Das ist ja das Problem. Es braucht einen besseren Fuß- und Radweg zwischen Heizkraftwerk und Technischem Rathaus. 

c. Zukunft Frankenhalle: Was passiert mit dem Gebäude, wenn es keine Theaterspielstätte wird ?

Die Frankenhalle als zweite Theaterspielstätte  ist leider nicht wirtschaftlich tragbar. Eine Veranstaltungshalle wäre wünschenswert, am Besten wie am Bürgerbräu-Areal in privater Regie. Die bürgerlichen Parteien hatten daher im Sommer vorgeschlagen einen neuen Vermarktungsversuch zu unternehmen. Die Architektur ist erhaltenswert und schließlich haben sich drei Dinge in den letzten zehn Jahren geändert. 1. Hat der Immobilienmarkt angezogen, 2. Sind die Kreditzinsen für Investoren gewaltig gesunken, 3. Gibt es mittlerweile einen Markt für private Veranstaltungshäuser. Beispiele sind der Luisengarten, das VCC und auch die Initiative für eine Multifunktionsarena.

II. KULTURFÖRDERUNG & VERWALTUNG

1. Sind Sie mit der derzeitigen städtischen Kulturförderung zufrieden? Was würden Sie ändern ?

Es geht um die Frage, ob die Kulturschaffenden mit der Förderung zufrieden sind, ob sie hoch genug ist, um das Überleben zu sichern, ausreichend ist ein vielfältiges Angebot zu unterstützen, nach nachvollziehbaren Kriterien vergeben wird und sich auch die Waage gegenüber eigenen Kulturaktivitäten von Theater über Mozartfest und Hafensommer hält. Da habe ich meine Zweifel, wenn ich Stimmen aus und um den Kulturbeirat höre.

2. Wie stehen Sie zu der Idee, regelmäßig einen Wettbewerb in verschiedenen Kunstrichtungen (Musik, Bildende Kunst, Literatur usw.) auszuschreiben? Das könnte die Projektförderung des Kulturreferats ergänzen. Preisgelder von 1.000 bis 5.000,- könnten hier schon Impulse setzen.

Dies hört sich nach einer guten Idee an!

3. Musiker aus Pop & Klassik fordern Mindestgagen. Sollten die Stadt und die Parteien nicht mit gutem Beispiel vorangehen, und in einer Selbstverpflichtung die Zahlung von Mindestgagen für Ihren Geltungsbereich beschließen ?

Ich halte das für eine Selbstverständlichkeit, dass die Stadt hier mit gutem Beispiel vorangeht. Als Personalreferent achte ich darauf, insbesondere auch bei nicht so gut bezahlten Jobs in der Verwaltung.

III. KULTURRÄUME


1. Mit Schliessung von Otto Richter Halle, der Greisinghäuser, der Verlagerung der Stadt.Galerie gibt es nur noch zwei wesentliche Ausstellungsmöglichkeiten. Ist das ausreichend ? Wo und wie könnte Neues geschaffen werden ?

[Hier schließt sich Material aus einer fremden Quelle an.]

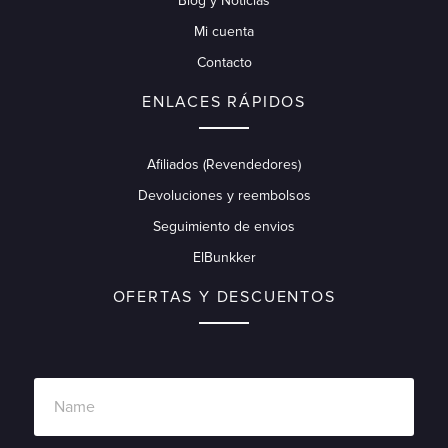
Blog y Noticias
Mi cuenta
Contacto
ENLACES RÁPIDOS
Afiliados (Revendedores)
Devoluciones y reembolsos
Seguimiento de envios
ElBunkker
OFERTAS Y DESCUENTOS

Im Moment gibt es noch das MOZ, das Spitäle, die Ausstellungsräume im Rathaus zukünftig auch die neue Passage im Kongresszentrum. Falls es Mehr- oder Ersatzbedarf gibt, biete ich das Gespräch darüber an.

2. Wo können in Würzburg günstige Proberäume für Bands, Ateliers und Kreativwirtschaftsbüros entstehen ?

Mit der Wirtschaftsförderung habe ich mich für die Nutzung des Kopfgebäudes der Frankenhalle auch für Kreativwirtschaftsbüros eingesetzt. Wenn es Bedarf für Proberäume oder Ateliers gibt, bitte ich diesen zu kommunizieren. Ich habe da durchaus einige Ideen, die sind aber noch zu konkretisieren.

3. Was würden Sie unternehmen, um jungen Musikern bzw. Bands in der Stadt mehr und bessere Auftrittsmöglichkeiten bekommen ?

Die Stadt kann in einem gewissen Umfang bei ihren eigenen Anlässen Auftrittsmöglichkeiten einräumen. Das geschieht auch und bietet auch die Möglichkeit sich einem breiteren Publikum präsentieren zu können.

IV. PERSÖNLICHES


1. Was ist Ihr größtes kulturelles Anliege/Ihre persönliche kulturelle „Baustelle“ ?

Die Theatersanierung gefolgt vom Mainfränkischen Museum.


2. An dieses Konzert, diese Ausstellung, diese Veranstaltung erinnern Sie sich besonders gern ?

Die aktuelle Leibl-Ausstellung ist brilliant.


3. Was ist für Sie in Würzburg kulturell unverzichtbar ?

Für die Erkenntnis, dass Kultur vom Theater über die Museen bis zur freien Kulturszene und bis zum Africa-Festival ein sehr wichtiger Standortfaktor ist, ist immer wieder Überzeugungsarbeit zu leisten. Darüber hinaus brauchen wir ein Klima, dass neuen Ideen und kreativen Ansätzen gegenüber aufgeschlossen ist. Würzburg ist eine Stadt die begeistert, wir müssen uns aber auch weiterentwickeln.